PowerPaint pipeline at dev branch

at dev brach, init pipeline as following code, but the output image is covered with a red layer `# brushnet-based version unet = UNet2DConditionModel.from_pretrained( "stable-diffusion-v1-5/stable-diffusion-v1-5", subfolder="unet", revision=None, torch_dtype=weight_dtype, ) text_encoder = CLIPTextModel.from_pretrained( "stable-diffusion-v1-5/stable-diffusion-v1-5", subfolder="text_encoder", revision=None, torch_dtype=weight_dtype, ) brushnet = BrushNetModel.from_unet(unet)

checkpoint_dir = "cache/huggingface/hub/models--JunhaoZhuang--PowerPaint-v2-1/snapshots/5ae2be3ac38b162df209b7ad5de036d339081e33"
base_model_path = os.path.join(checkpoint_dir, "realisticVisionV60B1_v51VAE")
        
pipe = StableDiffusionPowerPaintBrushNetPipeline.from_pretrained(
    base_model_path,
    brushnet=brushnet,
    text_encoder=text_encoder,
    torch_dtype=weight_dtype,
    low_cpu_mem_usage=False,
    safety_checker=None,
)
pipe.unet = UNet2DConditionModel.from_pretrained(
    base_model_path,
    subfolder="unet",
    revision=None,
    torch_dtype=weight_dtype,
)
load_model(
    pipe.brushnet,
    os.path.join(checkpoint_dir, "PowerPaint_Brushnet/diffusion_pytorch_model.safetensors"),
)

# IMPORTANT: add learnable tokens for task prompts into tokenizer
placeholder_tokens = ["P_ctxt", "P_shape", "P_obj"] # [v.placeholder_tokens for k, v in args.task_prompt.items()]
initializer_token = ["a", "a", "a"] # [v.initializer_token for k, v in args.task_prompt.items()]
num_vectors_per_token = [10, 10, 10] # [v.num_vectors_per_token for k, v in args.task_prompt.items()]
placeholder_token_ids = pipe.add_tokens(
    placeholder_tokens, initializer_token, num_vectors_per_token, initialize_parameters=True
)

text_state_dict = torch.load(os.path.join(checkpoint_dir, "PowerPaint_Brushnet/pytorch_model.bin"))

P_obj_weight = text_state_dict['text_model.embeddings.token_embedding.trainable_embeddings.P_obj']
P_ctxt_weight = text_state_dict['text_model.embeddings.token_embedding.trainable_embeddings.P_ctxt']
P_shape_weight = text_state_dict['text_model.embeddings.token_embedding.trainable_embeddings.P_shape']
wraped_weight = text_state_dict['text_model.embeddings.token_embedding.wrapped.weight']

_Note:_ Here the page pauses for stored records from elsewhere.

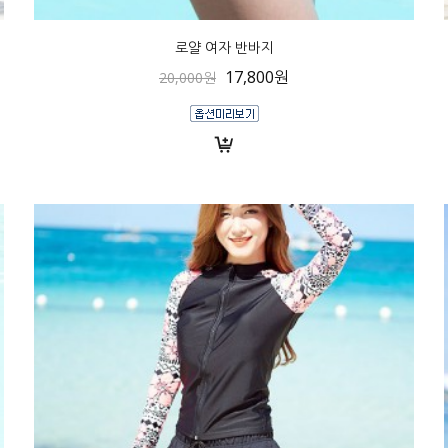
로얄 여자 반바지
17,800원
20,000원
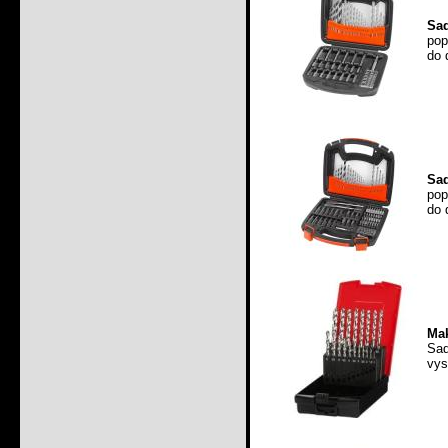
Sad
pop
do 
Sad
pop
do 
Mak
Sa
vys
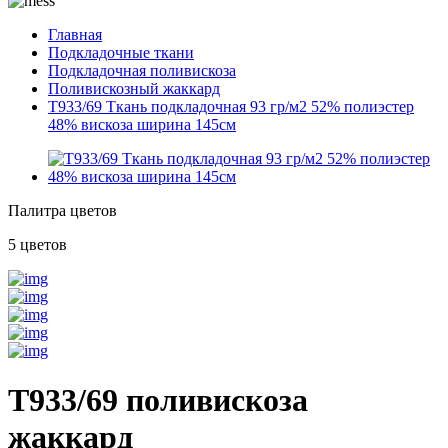
Главная
Подкладочные ткани
Подкладочная поливискоза
Поливискозный жаккард
T933/69 Ткань подкладочная 93 гр/м2 52% полиэстер
48% вискоза ширина 145см
Палитра цветов
5 цветов
T933/69 поливискоза
жаккард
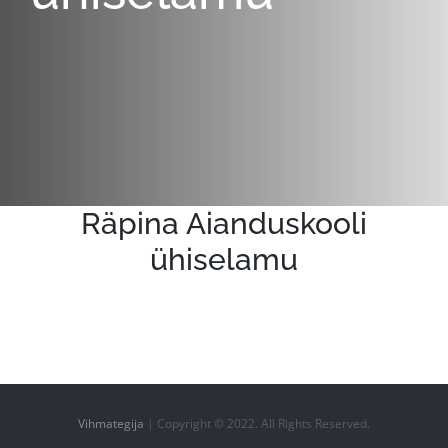
Räpina Aianduskooli
ühiselamu
Vihmategija
| Copyright © 2022. All Rights Reserved.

text_state_dict.pop('text_model.embeddings.token_embedding.trainable_embeddings.P_obj')
text_state_dict.pop('text_model.embeddings.token_embedding.trainable_embeddings.P_ctxt')
text_state_dict.pop('text_model.embeddings.token_embedding.trainable_embeddings.P_shape')
text_state_dict.pop('text_model.embeddings.token_embedding.wrapped.weight')

text_state_dict['text_model.embeddings.token_embedding.weight'] = torch.cat([
    wraped_weight, P_ctxt_weight, P_shape_weight, P_obj_weight])

msg = pipe.text_encoder.load_state_dict(
    text_state_dict, strict=False)
print(f'text load sd: {msg}')


pipe.scheduler = UniPCMultistepScheduler.from_config(pipe.scheduler.config)`

Sep 26 '24 12:09 SmileTAT

hi @SmileTAT what do you mean by "red layers"? Would you mind sharing some screenshots?

Sep 27 '24 02:09 zengyh1900

input and output images @zengyh1900

Sep 27 '24 03:09 SmileTAT

input and output images @zengyh1900

differences between dev and main branch 1. dev: conditioning_latents = torch.concat([mask, conditioning_latents], 1) main: conditioning_latents = torch.concat([conditioning_latents, mask], 1) 2. dev: original_mask = (original_mask.sum(1)[:, None, :, :] > 0).to(image.dtype) main: original_mask = (original_mask.sum(1)[:, None, :, :] < 0).to(image.dtype)

Sep 27 '24 11:09 SmileTAT

oh I see. I had refactored the dev branch. If you are running our pretrained weights on dev branch, then it probably has some problems. Please run app in dev branch using your own trained weights

Sep 29 '24 14:09 zengyh1900

oh I see. I had refactored the dev branch. If you are running our pretrained weights on dev branch, then it probably has some problems. Please run app in dev branch using your own trained weights

What can I do if I want to run your pretrained weights on dev branch?

Mar 05 '25 05:03 qiqiApink

Hi, have you dealt with it? @qiqiApink

May 27 '25 14:05 xiao10ma

Hello, did you solve the problem? @zengyh1900 if want to finetune more, is it still useful to initialize with this checkpoint than sd 1.5?

Jul 20 '25 01:07 beautifulchoi